## [Assignment]
I'd like every entry returned exactly as it is, with the images left out.

## [Extracted entries]
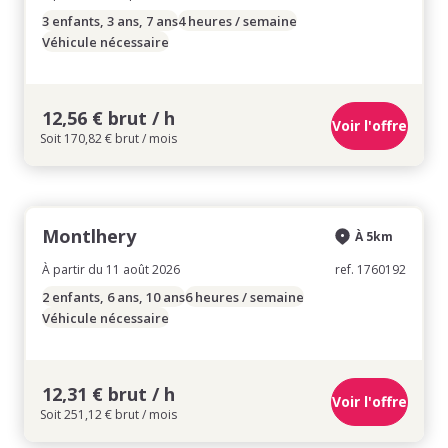
3 enfants, 3 ans, 7 ans
4 heures / semaine
Véhicule nécessaire
12,56 € brut / h
Voir l'offre
Soit 170,82 € brut / mois
Montlhery
À 5km
À partir du 11 août 2026
ref. 1760192
2 enfants, 6 ans, 10 ans
6 heures / semaine
Véhicule nécessaire
12,31 € brut / h
Voir l'offre
Soit 251,12 € brut / mois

## [Your solution]
3 enfants, 3 ans, 7 ans
4 heures / semaine
Véhicule nécessaire
12,56 € brut / h
Voir l'offre
Soit 170,82 € brut / mois
Montlhery
À 5km
À partir du 11 août 2026
ref. 1760192
2 enfants, 6 ans, 10 ans
6 heures / semaine
Véhicule nécessaire
12,31 € brut / h
Voir l'offre
Soit 251,12 € brut / mois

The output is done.